「ようルック。久しぶりじゃん!」
そう声を掛けて振り向いた相手が怪訝な顔をしたので、あれ、とシーナは首を捻った。常ならばここは全力で嫌そうな顔をされるところだからだ。ルックの成分の8割は不機嫌で構成されている、というのがシーナの認識である。
「……ああ、確か君は、シーナくんか」
「あ、やっべ間違えた?悪ィなササライ」
「……私はルックでもササライでもないが」
「え?…………あ、もしかして親父さん?うっひょう!」
「うっひょう、の意味はわからないが、君にはルックが世話になっているようだな。礼を言う」
言葉と共に浮かんだ穏やかな笑みに、シーナは本気で慌てた。これほど慌てたのは、自営業者だった父親が突然IT企業の役員へと謎の転身を遂げた時以来である。シーナが昔通っていたハルモニア学園高等部には、ヒクサクとルックを間違えると夢にヒクサクが現れて花丸ハゲができる、という怪談があったからだ。因みにササライに埋められたりルックに切り裂かれたりするバージョンもある。切り傷のひとつやふたつなら構わないが、花丸ハゲだけは本当に困る。シーナは恐れ慄いた。
「いやいやそんな……。祟らないでくださいね?」
「君の私への認識が気になるところだな。まあ、こんな些事で祟るようなことはしないから安心しなさい」
「ありがとうございます!……すみません、ルックの顔で微笑まないで頂けませんか。正直おっかない」
「ふむ……どちらかといえばあれが私の顔で不機嫌オーラを振りまいているのだがな」
「そもそも、なんで顔同じなんですか?ササライとルックはともかく」
「……それはハルモニア七不思議に抵触するが話しても良いのかね」
「遠慮します命は惜しいんで!」
シーナは即答した。保身は重要である。昔フェンに、おまえはツッコミと保身のバランスが絶妙だな、と言われたことを思い出して、シーナは少しだけブルーになった。あの突っ込みどころしかない友人に比べれば誰だって世渡り上手に違いない。

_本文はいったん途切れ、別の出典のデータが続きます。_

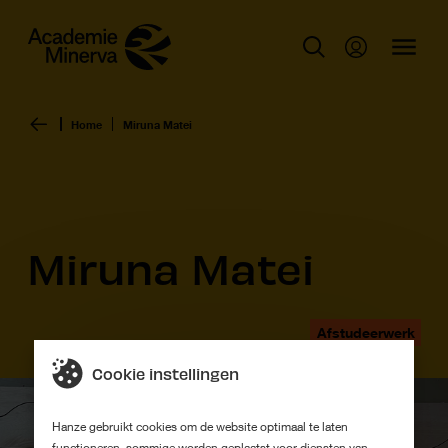
Home
Miruna Matei
Miruna Matei
Afstudeerwerk
Cookie instellingen
Hanze gebruikt cookies om de website optimaal te laten
functioneren, sommige worden geplaatst voor diensten van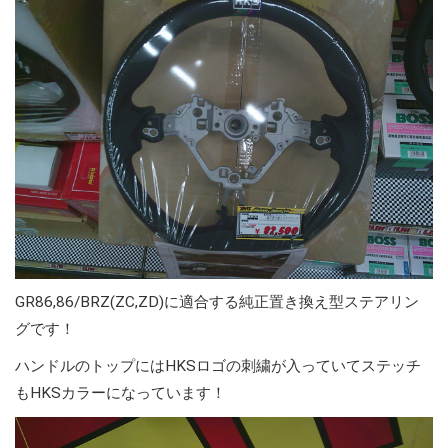
GR86,86/BRZ(ZC,ZD)に適合する純正置き換え型ステアリン
グです！
ハンドルのトップにはHKSロゴの刺繍が入っていてステッチ
もHKSカラーになっています！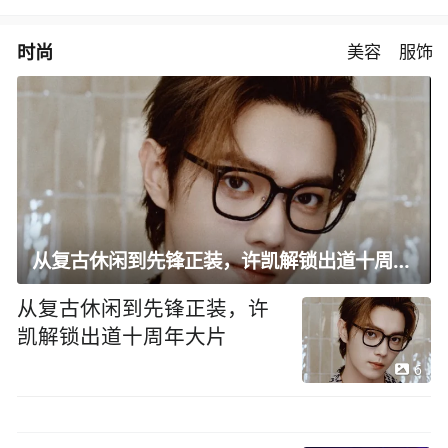
时尚
美容
服饰
从复古休闲到先锋正装，许凯解锁出道十周年大片
从复古休闲到先锋正装，许
凯解锁出道十周年大片
6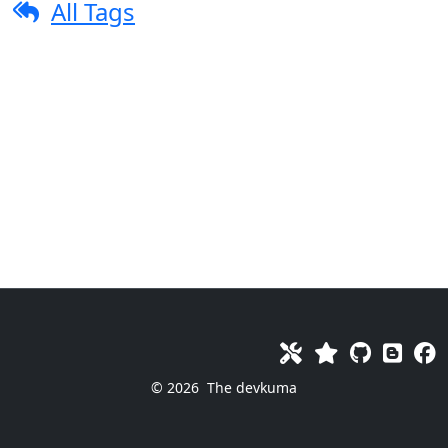
All Tags
© 2026
The devkuma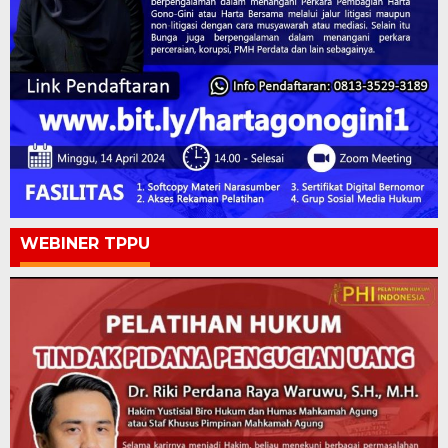
WEBINER TPPU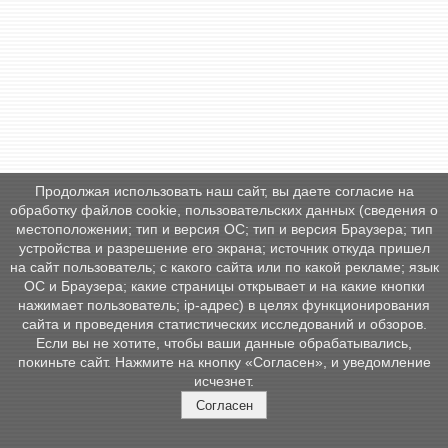
Продолжая использовать наш сайт, вы даете согласие на
обработку файлов cookie, пользовательских данных (сведения о
местоположении; тип и версия ОС; тип и версия Браузера; тип
устройства и разрешение его экрана; источник откуда пришел
на сайт пользователь; с какого сайта или по какой рекламе; язык
ОС и Браузера; какие страницы открывает и на какие кнопки
нажимает пользователь; ip-адрес) в целях функционирования
сайта и проведения статистических исследований и обзоров.
Если вы не хотите, чтобы ваши данные обрабатывались,
покиньте сайт. Нажмите на кнопку «Согласен», и уведомление
исчезнет.
Согласен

「そういえば、君はササライとも同窓だろう。あれと交流はないのか」
「うーん、一応知り合いではありますけど……。ほら、俺とルックが仲良くなったのってサボリ仲間だったからっていうか。あいつ、びっくりするほど上手いんですよエスケープ。そりゃもうテレポートかってくらいに。なんで、よく便乗させてもらってました!……比べてササライはまともに授業出てたんで、親しくなる機会がなくてですね」
「ふむ、そうか。……しかし、ルックと会話などはずむのか」
「それなりには。あ、でもどうしても教えてくれなかったことがあって。あいつらのおふくろさんって誰ですか?」
「……それもハルモニア七不思議に抵触するが話しても良いのかね」
「いえパスで!」
なんだろうこの地雷原、とシーナは半歩引いた。そろそろ逃げても罰は当たらないのだろうが、ヒクサクと二人きりで話すという珍しい機会を逃すのも少し勿体ない。ヒクサク理事長とマンツーマンで10分間話し続けられると女運が上がる、というのはハルモニア学園開校時から男子生徒に語り継がれる伝説だ。

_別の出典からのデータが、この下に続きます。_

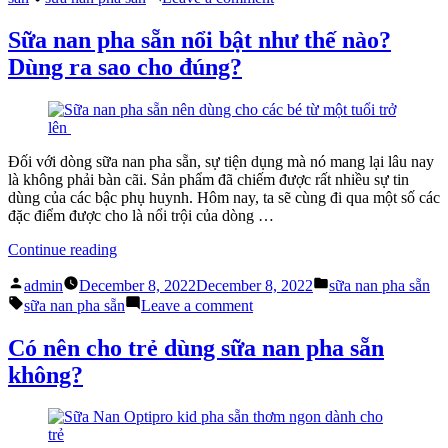
sữa
Tổng
nan
quan
Sữa nan pha sẵn nổi bật như thế nào?
pha
về
Dùng ra sao cho đúng?
sẵn
dòng
cho
sữa
trẻ”
nan
pha
sẵn
cho
Đối với dòng sữa nan pha sẵn, sự tiện dụng mà nó mang lại lâu nay
trẻ
là không phải bàn cãi. Sản phẩm đã chiếm được rất nhiều sự tin
dùng của các bậc phụ huynh. Hôm nay, ta sẽ cùng đi qua một số các
đặc điểm được cho là nổi trội của dòng …
“Sữa
Continue reading
nan
Posted
Posted
pha
admin
December 8, 2022
December 8, 2022
sữa nan pha sẵn
by
in
Tags:
sẵn
on
sữa nan pha sẵn
Leave a comment
nổi
Sữa
bật
nan
Có nên cho trẻ dùng sữa nan pha sẵn
như
pha
không?
thế
sẵn
nào?
nổi
Dùng
bật
ra
như
sao
thế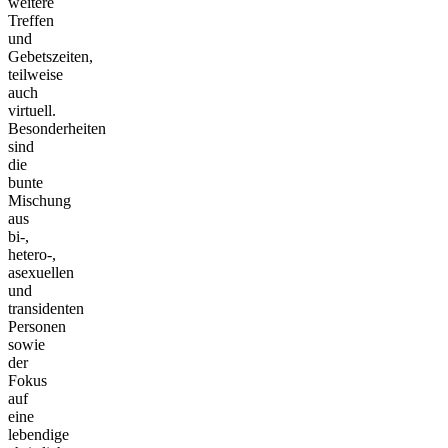
weitere
Treffen
und
Gebetszeiten,
teilweise
auch
virtuell.
Besonderheiten
sind
die
bunte
Mischung
aus
bi-,
hetero-,
asexuellen
und
transidenten
Personen
sowie
der
Fokus
auf
eine
lebendige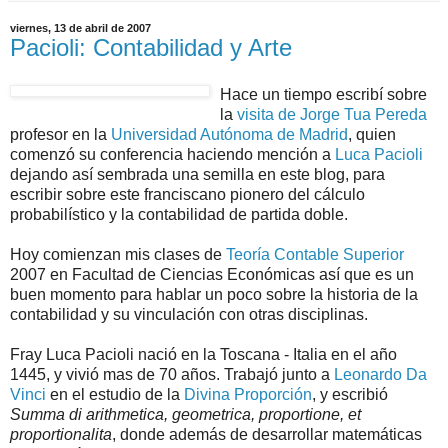
viernes, 13 de abril de 2007
Pacioli: Contabilidad y Arte
Hace un tiempo escribí sobre
la
visita de Jorge Tua Pereda
profesor en la
Universidad Autónoma de Madrid
, quien
comenzó su conferencia haciendo mención a
Luca Pacioli
dejando así sembrada una semilla en este blog, para
escribir sobre este franciscano pionero del cálculo
probabilístico y la contabilidad de partida doble.
Hoy comienzan mis clases de
Teoría Contable Superior
2007 en Facultad de Ciencias Económicas así que es un
buen momento para hablar un poco sobre la historia de la
contabilidad y su vinculación con otras disciplinas.
Fray Luca Pacioli nació en la Toscana - Italia en el año
1445, y vivió mas de 70 años. Trabajó junto a
Leonardo Da
Vinci
en el estudio de la
Divina Proporción
, y escribió
Summa di arithmetica, geometrica, proportione, et
proportionalita
, donde además de desarrollar matemáticas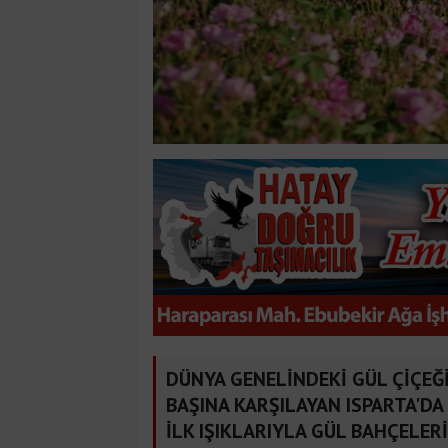
DÜNYA GENELİNDEKİ GÜL ÇİÇEĞİ
BAŞINA KARŞILAYAN ISPARTA'DA 
İLK IŞIKLARIYLA GÜL BAHÇELER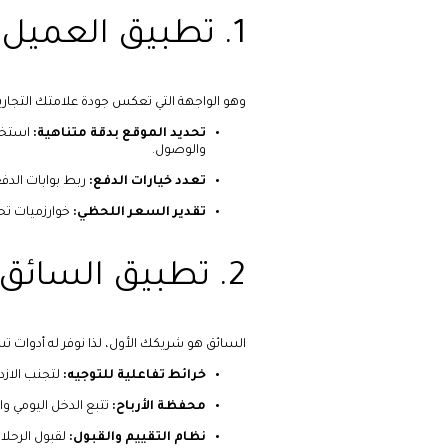
1. تطبيق العميل (Passenger App)
وهو الواجهة التي تعكس جودة علامتك التجارية.
تحديد الموقع بدقة متناهية:
والوصول.
تعدد خيارات الدفع:
ربط بوابات الدفع (Stripe, HyperPay, Apple Pay) والمحافظ الإ
تقدير السعر اللحظي:
خوارزميات تحس
2. تطبيق السائق (Driver App)
السائق هو شريكك الأول، لذا نوفر له أدوات 
خرائط تفاعلية للتوجيه:
لتجنب الازد
محفظة الأرباح:
تتبع الدخل اليومي
نظام التقييم والقبول:
لقبول الرحلا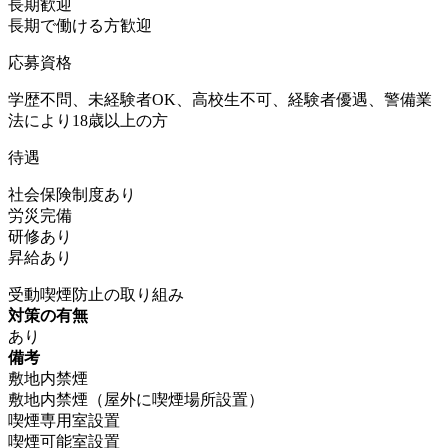
長期歓迎
長期で働ける方歓迎
応募資格
学歴不問、未経験者OK、高校生不可、経験者優遇、警備業
法により18歳以上の方
待遇
社会保険制度あり
労災完備
研修あり
昇給あり
受動喫煙防止の取り組み
対策の有無
あり
備考
敷地内禁煙
敷地内禁煙（屋外に喫煙場所設置）
喫煙専用室設置
喫煙可能室設置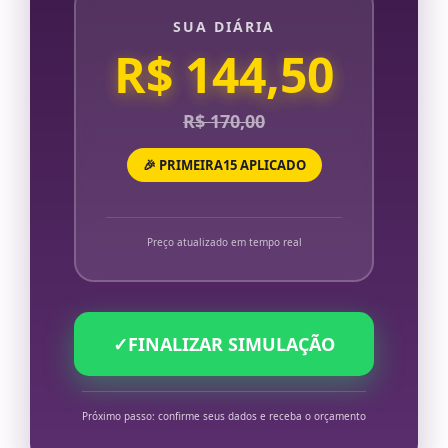
SUA DIÁRIA
R$ 144,50
R$ 170,00
🎉 PRIMEIRA15 APLICADO
Preço atualizado em tempo real
✓
FINALIZAR SIMULAÇÃO
Próximo passo: confirme seus dados e receba o orçamento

「……ん?開校以来ってことは、ヒクサクさま今いくつですか?」
「……君はどうしてもハルモニア七不思議を私の口から聞きたいようだな」
「パスは3回まで有効ですよね!」
「それは7並べのルールではないのか」
え、ヒクサクさま7並べとかすんの、という疑問は心の中に留めた。そんなことは後でルックに聞けば良いだけの話だ。それよりも他に聞かねばならないことがある。これだけは例え地雷だとしても聞いておかねばなるまい。そして日常的にルーレットで鍛えているためか、シーナはここぞという時の運が滅法良い。10分きっかりで逃げ出すつもりで、勢いよく最後の質問を口にした。
「ヒクサクさま、好みの女性のタイプは……!」
「……君は、君の父親の若いころによく似ているな」
「なんですかその返し……!」
あからさますぎますよ煙の巻き方、え、でも待って親父と知り合いですか勘弁してください、ていうかまさか親父も同じこと聞いたのかよ……!と叫ぶシーナにヒクサクは三割増しで微笑んで、10分経ったぞ、と穏やかに告げたのだった。
Tでは戦闘スタイルのかぶる青雷のフリックを流水のフリックにしてまでシーナを使っていました。